Work required: From the records below, print exactly the lines starting at the one containing "ШИФТ (SHIFT)" and ending at the one containing "Тумбы ФЁСТ (FIRST)", ends included, and nothing else.

(Stored data entries)
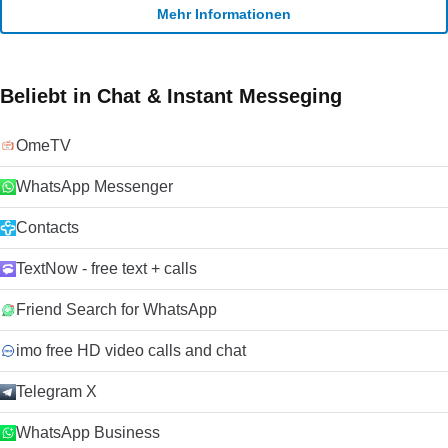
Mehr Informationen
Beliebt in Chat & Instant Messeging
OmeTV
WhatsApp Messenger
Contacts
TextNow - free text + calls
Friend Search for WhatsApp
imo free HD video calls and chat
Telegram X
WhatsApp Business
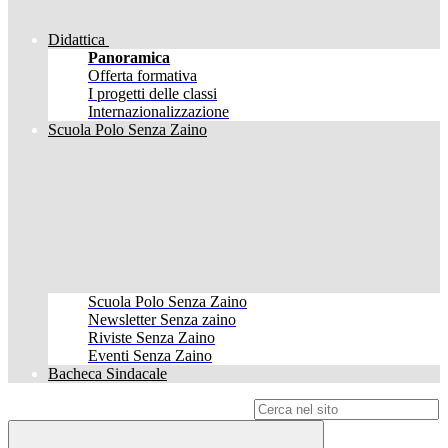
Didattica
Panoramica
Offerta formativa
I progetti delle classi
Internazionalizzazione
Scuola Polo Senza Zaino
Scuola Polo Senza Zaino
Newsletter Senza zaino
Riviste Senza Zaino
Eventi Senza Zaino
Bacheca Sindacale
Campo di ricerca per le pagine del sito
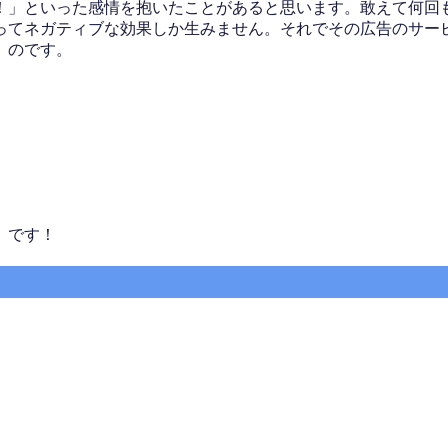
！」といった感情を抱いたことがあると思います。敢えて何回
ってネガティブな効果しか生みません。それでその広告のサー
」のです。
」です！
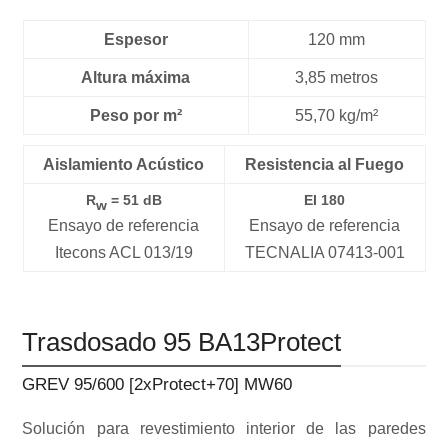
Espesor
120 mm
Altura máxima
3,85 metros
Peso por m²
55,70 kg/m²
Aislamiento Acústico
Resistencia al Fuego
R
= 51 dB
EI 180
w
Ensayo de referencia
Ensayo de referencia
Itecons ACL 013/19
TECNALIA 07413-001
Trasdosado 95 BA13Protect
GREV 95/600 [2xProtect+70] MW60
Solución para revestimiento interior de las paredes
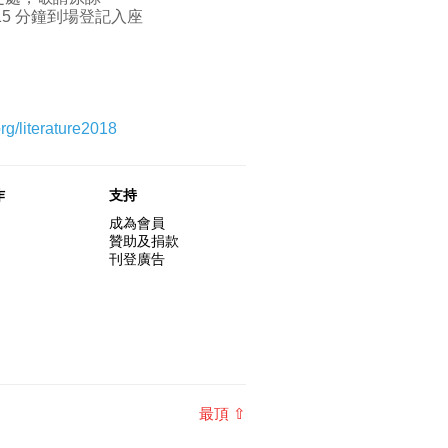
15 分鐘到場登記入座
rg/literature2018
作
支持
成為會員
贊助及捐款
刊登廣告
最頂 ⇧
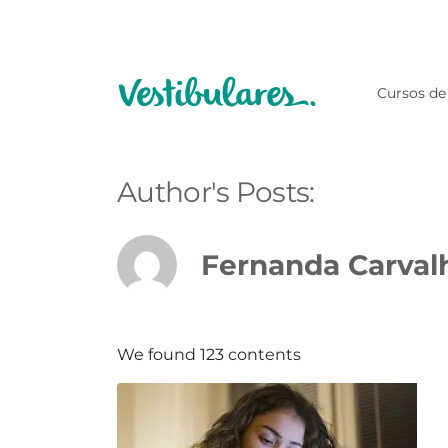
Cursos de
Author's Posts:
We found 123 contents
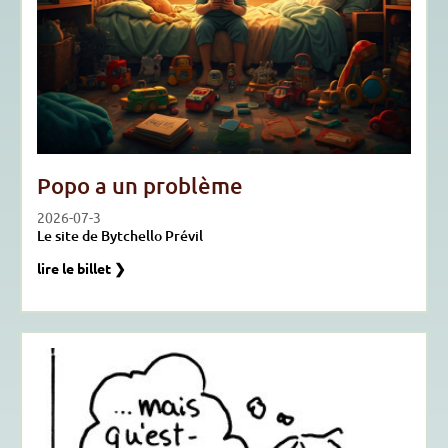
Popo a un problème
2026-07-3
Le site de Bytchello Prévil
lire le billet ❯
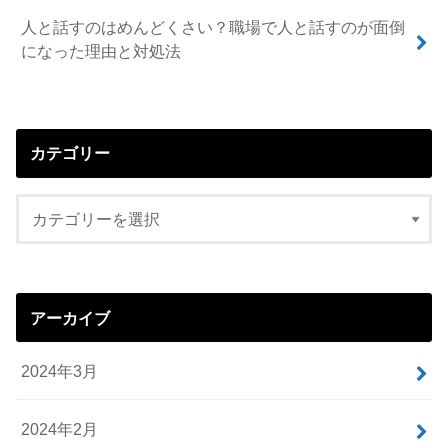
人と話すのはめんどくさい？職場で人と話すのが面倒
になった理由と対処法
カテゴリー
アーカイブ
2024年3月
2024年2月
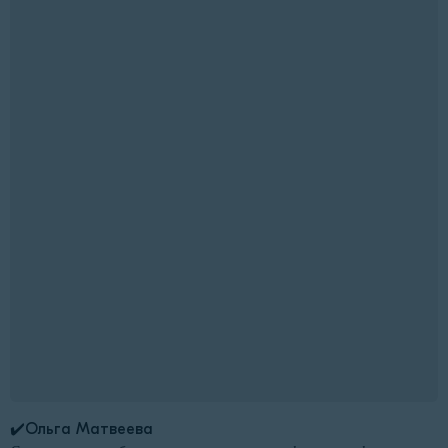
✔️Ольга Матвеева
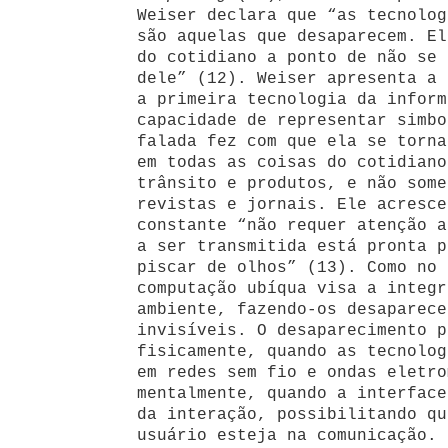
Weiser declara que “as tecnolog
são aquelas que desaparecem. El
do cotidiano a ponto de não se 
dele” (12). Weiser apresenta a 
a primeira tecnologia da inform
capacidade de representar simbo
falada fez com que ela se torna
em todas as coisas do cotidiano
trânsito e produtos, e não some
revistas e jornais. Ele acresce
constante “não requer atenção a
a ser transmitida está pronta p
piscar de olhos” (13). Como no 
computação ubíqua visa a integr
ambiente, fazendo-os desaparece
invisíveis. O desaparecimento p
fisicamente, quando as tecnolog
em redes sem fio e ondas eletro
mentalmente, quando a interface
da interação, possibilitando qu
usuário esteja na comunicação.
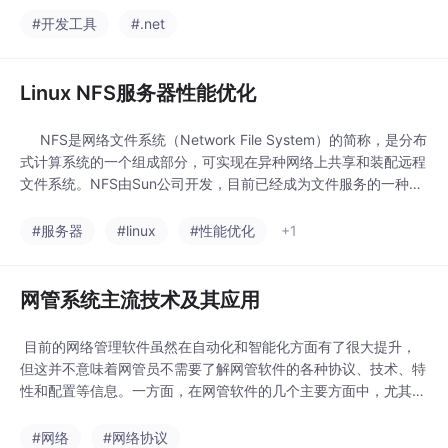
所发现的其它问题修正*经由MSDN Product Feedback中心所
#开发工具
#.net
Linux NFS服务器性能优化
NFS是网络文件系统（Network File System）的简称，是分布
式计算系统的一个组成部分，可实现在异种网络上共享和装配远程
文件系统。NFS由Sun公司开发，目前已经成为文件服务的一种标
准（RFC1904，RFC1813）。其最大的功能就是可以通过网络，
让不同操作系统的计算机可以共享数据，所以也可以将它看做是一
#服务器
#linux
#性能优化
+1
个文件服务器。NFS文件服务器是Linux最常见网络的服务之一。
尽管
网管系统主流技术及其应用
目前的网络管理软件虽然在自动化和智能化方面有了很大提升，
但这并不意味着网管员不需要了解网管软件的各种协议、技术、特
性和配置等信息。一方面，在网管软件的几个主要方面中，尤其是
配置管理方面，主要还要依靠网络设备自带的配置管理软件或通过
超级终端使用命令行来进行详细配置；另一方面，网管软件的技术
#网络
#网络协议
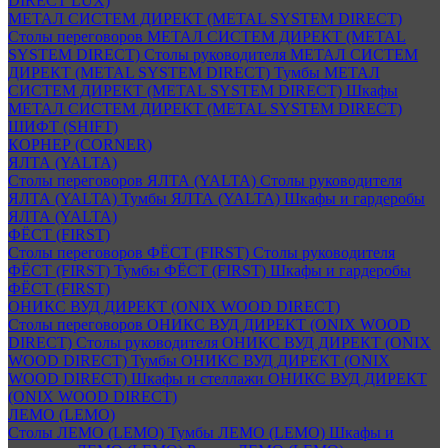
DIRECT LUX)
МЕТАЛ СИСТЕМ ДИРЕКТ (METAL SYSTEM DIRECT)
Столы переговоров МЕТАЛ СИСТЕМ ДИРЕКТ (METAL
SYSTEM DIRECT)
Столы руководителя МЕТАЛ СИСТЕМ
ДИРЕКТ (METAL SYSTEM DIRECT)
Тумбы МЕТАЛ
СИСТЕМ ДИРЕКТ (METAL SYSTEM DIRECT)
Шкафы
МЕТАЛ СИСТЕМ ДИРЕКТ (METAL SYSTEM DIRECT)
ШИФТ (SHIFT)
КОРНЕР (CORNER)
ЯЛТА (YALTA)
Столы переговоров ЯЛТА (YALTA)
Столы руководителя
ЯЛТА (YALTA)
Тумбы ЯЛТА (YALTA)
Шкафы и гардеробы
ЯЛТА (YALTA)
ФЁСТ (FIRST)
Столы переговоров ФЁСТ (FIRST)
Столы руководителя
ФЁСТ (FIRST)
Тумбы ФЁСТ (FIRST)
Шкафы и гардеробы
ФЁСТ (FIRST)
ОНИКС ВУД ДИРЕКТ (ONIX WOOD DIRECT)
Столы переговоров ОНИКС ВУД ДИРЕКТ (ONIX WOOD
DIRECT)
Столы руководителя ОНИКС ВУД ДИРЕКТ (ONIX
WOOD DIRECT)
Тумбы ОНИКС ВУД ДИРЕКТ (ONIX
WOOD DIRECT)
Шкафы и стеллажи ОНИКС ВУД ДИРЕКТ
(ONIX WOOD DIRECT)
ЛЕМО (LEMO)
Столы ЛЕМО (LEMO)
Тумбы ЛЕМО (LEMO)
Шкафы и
==
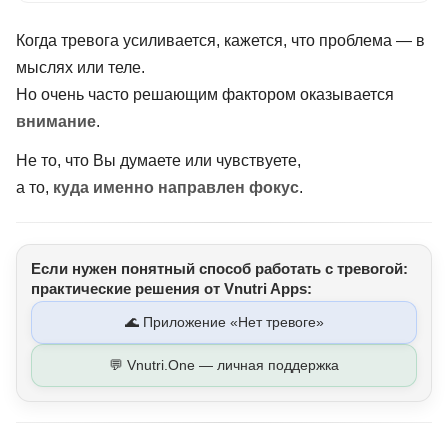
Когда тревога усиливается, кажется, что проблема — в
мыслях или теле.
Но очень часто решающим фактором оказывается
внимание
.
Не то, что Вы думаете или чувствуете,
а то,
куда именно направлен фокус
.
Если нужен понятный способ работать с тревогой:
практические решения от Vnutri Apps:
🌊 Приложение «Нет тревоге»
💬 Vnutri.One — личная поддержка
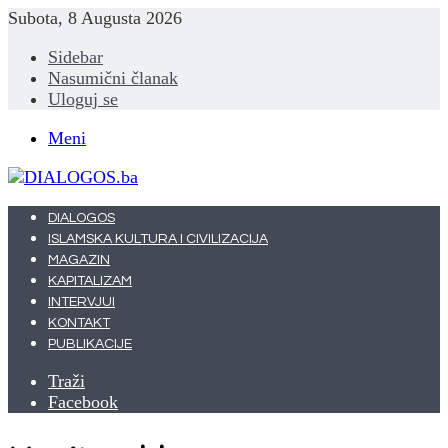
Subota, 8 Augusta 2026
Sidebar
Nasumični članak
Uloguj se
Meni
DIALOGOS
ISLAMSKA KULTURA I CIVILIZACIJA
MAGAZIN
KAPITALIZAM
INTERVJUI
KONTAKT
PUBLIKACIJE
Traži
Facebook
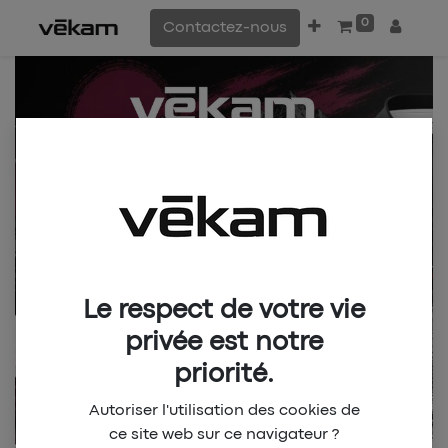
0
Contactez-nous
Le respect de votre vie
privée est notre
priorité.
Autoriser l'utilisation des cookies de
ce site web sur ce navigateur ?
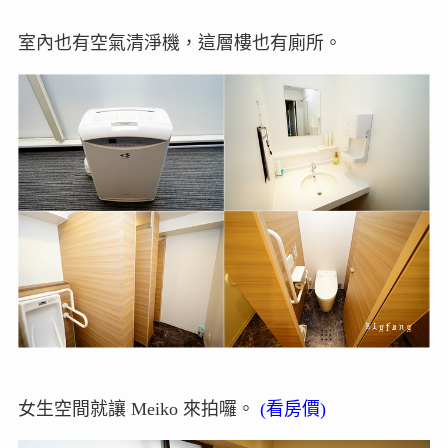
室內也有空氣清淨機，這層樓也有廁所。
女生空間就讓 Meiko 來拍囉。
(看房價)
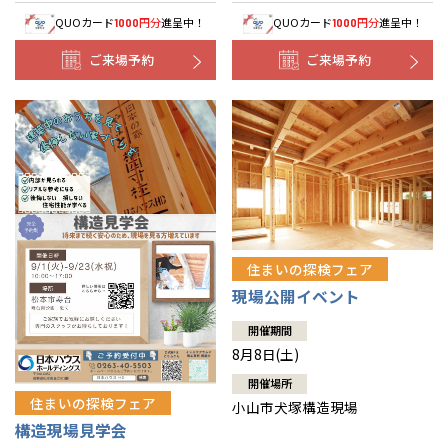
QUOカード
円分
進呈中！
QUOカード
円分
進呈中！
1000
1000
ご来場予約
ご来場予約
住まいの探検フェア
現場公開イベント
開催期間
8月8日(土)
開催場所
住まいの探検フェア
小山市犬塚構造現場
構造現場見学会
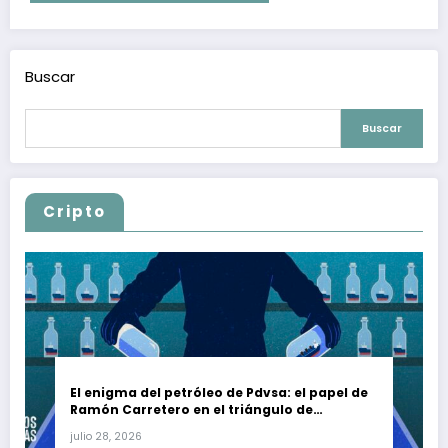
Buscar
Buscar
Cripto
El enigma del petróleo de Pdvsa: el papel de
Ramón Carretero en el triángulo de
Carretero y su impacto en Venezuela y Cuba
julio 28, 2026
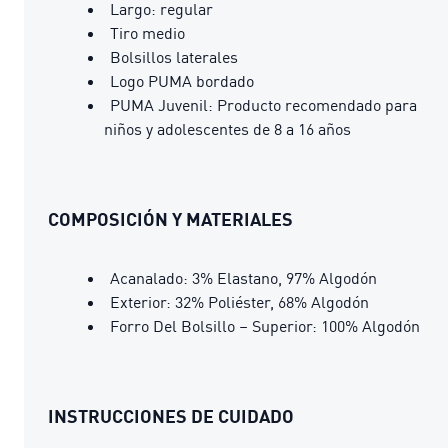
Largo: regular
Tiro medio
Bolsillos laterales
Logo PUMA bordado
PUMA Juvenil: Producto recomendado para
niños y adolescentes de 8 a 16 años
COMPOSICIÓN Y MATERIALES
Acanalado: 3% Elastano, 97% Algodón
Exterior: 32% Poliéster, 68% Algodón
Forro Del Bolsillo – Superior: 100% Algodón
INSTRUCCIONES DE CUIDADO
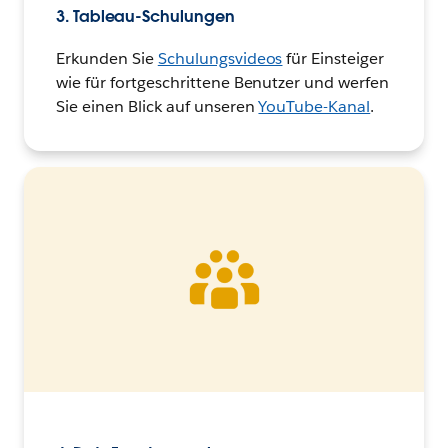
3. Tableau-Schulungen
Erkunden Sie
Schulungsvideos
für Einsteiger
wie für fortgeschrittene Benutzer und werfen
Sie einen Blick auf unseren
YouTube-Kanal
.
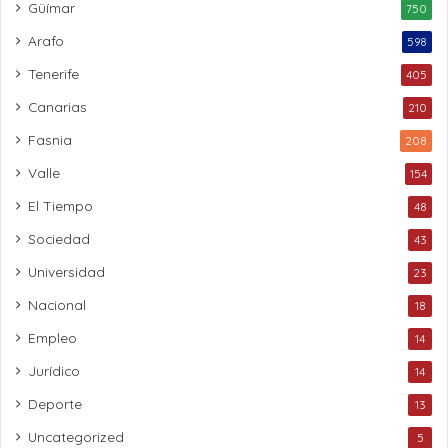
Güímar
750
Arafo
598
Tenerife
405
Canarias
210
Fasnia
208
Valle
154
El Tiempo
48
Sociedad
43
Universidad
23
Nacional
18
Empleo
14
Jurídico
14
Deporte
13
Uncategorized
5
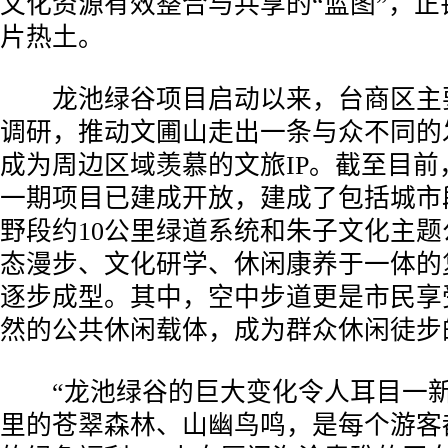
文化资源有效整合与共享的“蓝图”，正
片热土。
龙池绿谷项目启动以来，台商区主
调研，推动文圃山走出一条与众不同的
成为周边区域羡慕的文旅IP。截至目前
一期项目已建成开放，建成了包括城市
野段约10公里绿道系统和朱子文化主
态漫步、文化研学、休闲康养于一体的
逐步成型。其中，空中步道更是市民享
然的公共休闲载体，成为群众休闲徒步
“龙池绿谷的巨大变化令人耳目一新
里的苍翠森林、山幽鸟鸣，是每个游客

Written solution:
ШИФТ (SHIFT)
КОРНЕР (CORNER)
ЯЛТА (YALTA)
Столы переговоров ЯЛТА (YALTA)
Столы руководителя
ЯЛТА (YALTA)
Тумбы ЯЛТА (YALTA)
Шкафы и гардеробы
ЯЛТА (YALTA)
ФЁСТ (FIRST)
Столы переговоров ФЁСТ (FIRST)
Столы руководителя
ФЁСТ (FIRST)
Тумбы ФЁСТ (FIRST)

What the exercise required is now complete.